**Directions**: Look through the records below and copy each line that includes the word "Statista".

* * * *

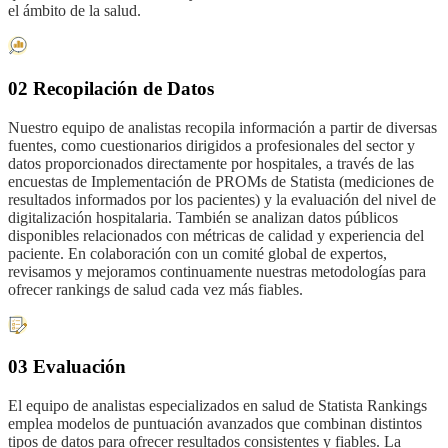
el ámbito de la salud.
02 Recopilación de Datos
Nuestro equipo de analistas recopila información a partir de diversas
fuentes, como cuestionarios dirigidos a profesionales del sector y
datos proporcionados directamente por hospitales, a través de las
encuestas de Implementación de PROMs de Statista (mediciones de
resultados informados por los pacientes) y la evaluación del nivel de
digitalización hospitalaria. También se analizan datos públicos
disponibles relacionados con métricas de calidad y experiencia del
paciente. En colaboración con un comité global de expertos,
revisamos y mejoramos continuamente nuestras metodologías para
ofrecer rankings de salud cada vez más fiables.
03 Evaluación
El equipo de analistas especializados en salud de Statista Rankings
emplea modelos de puntuación avanzados que combinan distintos
tipos de datos para ofrecer resultados consistentes y fiables. La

* * * *

**Task solution**:
encuestas de Implementación de PROMs de Statista (mediciones de
El equipo de analistas especializados en salud de Statista Rankings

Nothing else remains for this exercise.